I could hear raised voices coming from the living room, but I didn’t have the energy or inclination to intervene in yet another argument. Jude and Nathaniel probably needed to have it out once and for all anyway. I just hoped they didn’t destroy the living room in the process. My house had been trashed enough in the last month or so.

Samiel returned and handed me the phone. I saw that there were four missed calls, all from J.B.

I dialed his number and waited for him to pick up. There was barely half a ring before he barked into the receiver. “What’s the point of having a phone if you never pick it up?”

“So sorry. I was busy battling the vampire menace taking over the city,” I said dryly.

“I know where you were,” J.B. said. “I saw you, and so did everyone else in Chicago with a television set. You and Jude and Nathaniel and Samiel.”

“We were on the news,” I said, dread filling me. This was not good.

“Goddamn right you were on the news. And you’d better be more careful from now on. Half the reporters have decided you’ve been sent from heaven to save humanity from the plague of vampires, and the other half have declared you should be shot in the street with all the other monsters,” J.B. said. “I’ve got to go. It’s total chaos here. The whole Agency is in lockdown mode.”

“Wait,” I said. “Can you tell me if Chloe and the other Agents we saved from Azazel are still at Northwestern?”

“Yeah, the Agency hasn’t had time to move them with everything else going on. We can’t even come close to keeping up with the new souls. The board is diverting Agents from other regions to help. Wait—why do you want to know about Chloe?” J.B. asked warily.

“Samiel wants her with us,” I said shortly. “Why doesn’t the Agency put together an army to fight the vamps instead of struggling to clean up the mess?”

“You know the answer to that,” J.B. said.

“If the Agency doesn’t get off their ass and do something, there won’t be any souls left to collect in this city.”

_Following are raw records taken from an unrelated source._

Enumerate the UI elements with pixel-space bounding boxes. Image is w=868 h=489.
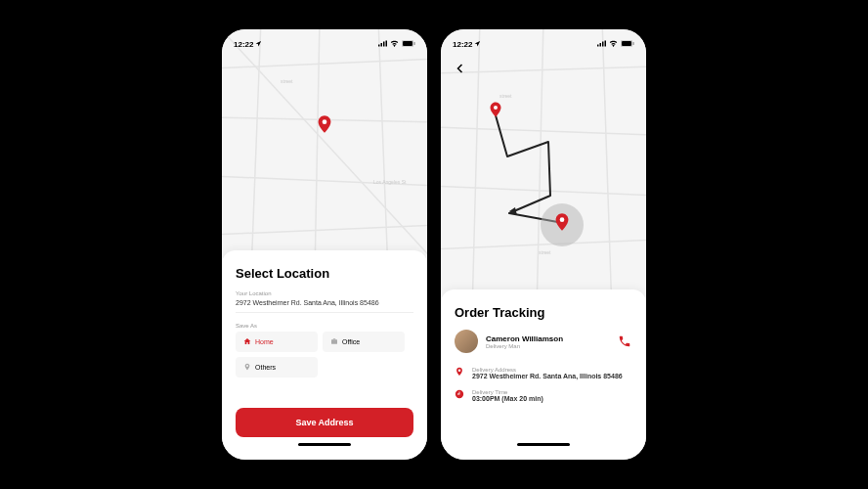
svg-rect-11 xyxy=(600,43,602,47)
chip-others[interactable]: Others xyxy=(236,357,318,378)
chevron-left-icon xyxy=(455,63,466,74)
map-roads: street street xyxy=(441,29,646,303)
phone-select-location: 12:22 xyxy=(222,29,427,460)
status-time: 12:22 xyxy=(234,40,253,49)
svg-rect-15 xyxy=(622,41,631,46)
location-value[interactable]: 2972 Westheimer Rd. Santa Ana, Illinois … xyxy=(236,299,413,313)
home-indicator xyxy=(298,443,351,446)
pin-icon xyxy=(455,367,466,378)
driver-name: Cameron Williamson xyxy=(486,334,609,343)
svg-text:street: street xyxy=(281,78,293,84)
briefcase-icon xyxy=(330,337,338,346)
svg-rect-10 xyxy=(597,44,599,46)
location-arrow-icon xyxy=(474,40,481,49)
address-value: 2972 Westheimer Rd. Santa Ana, Illinois … xyxy=(472,373,623,379)
svg-rect-5 xyxy=(403,41,412,46)
svg-point-9 xyxy=(323,119,327,124)
map-roads: street Los Angeles St xyxy=(222,29,427,264)
sheet-title: Order Tracking xyxy=(455,305,632,320)
svg-rect-6 xyxy=(414,42,415,45)
status-time: 12:22 xyxy=(453,40,472,49)
origin-pin-icon[interactable] xyxy=(490,102,503,115)
phone-order-tracking: 12:22 xyxy=(441,29,646,460)
driver-role: Delivery Man xyxy=(486,343,609,349)
bottom-sheet: Select Location Your Location 2972 Westh… xyxy=(222,250,427,460)
map[interactable]: street street xyxy=(441,29,646,303)
chip-label: Others xyxy=(255,364,276,371)
signal-icon xyxy=(597,40,606,49)
wifi-icon xyxy=(390,40,399,49)
svg-rect-13 xyxy=(605,40,607,46)
status-bar: 12:22 xyxy=(222,33,427,55)
chip-group: Home Office Others xyxy=(236,332,413,378)
chip-label: Office xyxy=(342,338,360,345)
call-button[interactable] xyxy=(617,333,632,349)
driver-row: Cameron Williamson Delivery Man xyxy=(455,330,632,353)
chip-home[interactable]: Home xyxy=(236,332,318,352)
svg-rect-2 xyxy=(383,41,385,46)
pin-icon xyxy=(243,363,251,372)
battery-icon xyxy=(621,40,634,49)
clock-icon xyxy=(455,389,466,401)
destination-pin-icon[interactable] xyxy=(555,213,569,227)
location-pin-icon[interactable] xyxy=(318,115,331,129)
save-address-button[interactable]: Save Address xyxy=(236,408,413,437)
map[interactable]: street Los Angeles St xyxy=(222,29,427,264)
svg-rect-12 xyxy=(602,41,604,46)
svg-rect-1 xyxy=(381,43,383,47)
battery-icon xyxy=(402,40,415,49)
location-label: Your Location xyxy=(236,290,413,296)
svg-text:street: street xyxy=(499,93,512,99)
home-icon xyxy=(243,337,251,346)
avatar[interactable] xyxy=(455,330,478,353)
svg-rect-16 xyxy=(633,42,634,45)
time-value: 03:00PM (Max 20 min) xyxy=(472,395,543,402)
svg-rect-0 xyxy=(378,44,380,46)
bottom-sheet: Order Tracking Cameron Williamson Delive… xyxy=(441,289,646,460)
delivery-time-row: Delivery Time 03:00PM (Max 20 min) xyxy=(455,389,632,402)
svg-point-20 xyxy=(494,106,498,110)
sheet-title: Select Location xyxy=(236,266,413,281)
wifi-icon xyxy=(609,40,618,49)
location-arrow-icon xyxy=(255,40,262,49)
delivery-address-row: Delivery Address 2972 Westheimer Rd. San… xyxy=(455,367,632,379)
back-button[interactable] xyxy=(451,59,470,78)
saveas-label: Save As xyxy=(236,323,413,329)
chip-label: Home xyxy=(255,338,274,345)
svg-point-21 xyxy=(560,217,565,222)
status-bar: 12:22 xyxy=(441,33,646,55)
svg-text:street: street xyxy=(539,249,551,255)
signal-icon xyxy=(378,40,387,49)
home-indicator xyxy=(517,443,570,446)
chip-office[interactable]: Office xyxy=(323,332,405,352)
phone-icon xyxy=(618,334,631,348)
svg-rect-3 xyxy=(386,40,388,46)
svg-text:Los Angeles St: Los Angeles St xyxy=(373,179,407,185)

“You don’t have to tell me that,” he said. “But I’m not exactly a trustworthy figure around here anymore. No one in upper management is going to listen to me.”

“You spend too much time with me.”

“That’s the way I like it,” he said. “I’ll call you later. My mother is outside the window doing her best banshee impression.”

“I thought you had devised some spell to keep Amarantha away from you,” I said.

J.B.’s mother had been a faerie queen of her own court before I’d killed her. Unlike most creatures, she had chosen not the Door but an existence as a ghost. I think she did it just to piss off me and J.B.

“The spell will keep her out of the Agency and out of my home, but it won’t stop her from hanging around outside and driving me crazy. Try not to burn down the hospital.”

He hung up before I could respond.

“Why does everyone think I’m going to destroy a building as soon as I walk into it?” I asked Samiel.

Your track record speaks for itself.

“But those were accidents,” I protested.

Most people don’t have those kinds of accidents more than once.

“Most people don’t have supernatural enemies trying to kill them every second of the day, either,” I said, standing up cautiously.

The shower and the food had gone a long way toward making me feel human. I felt better equipped to fight another horde of vampires, although with any luck I wouldn’t have to.

The barricades were north of the bridges that crossed the Chicago River. I didn’t know how long city authorities would be able to contain the vamps in that area once the monsters ran through their food supply.

Of course, they would likely be evacuating most of the Loop and Michigan Avenue soon. And if they moved the patients at the hospital, we would have a lot of trouble finding Chloe.

“She’s probably safer away from me, anyway,” I muttered. The sad fact of my life was that the low mortality rate of my companions was more luck than anything else. Since Gabriel had died I’d been braced for impact, waiting for the next, inevitable loss.

What was that? Samiel signed. You have to look at me when you’re talking or else I can’t read your lips.

“Nothing,” I said. “Let’s go get Chloe.”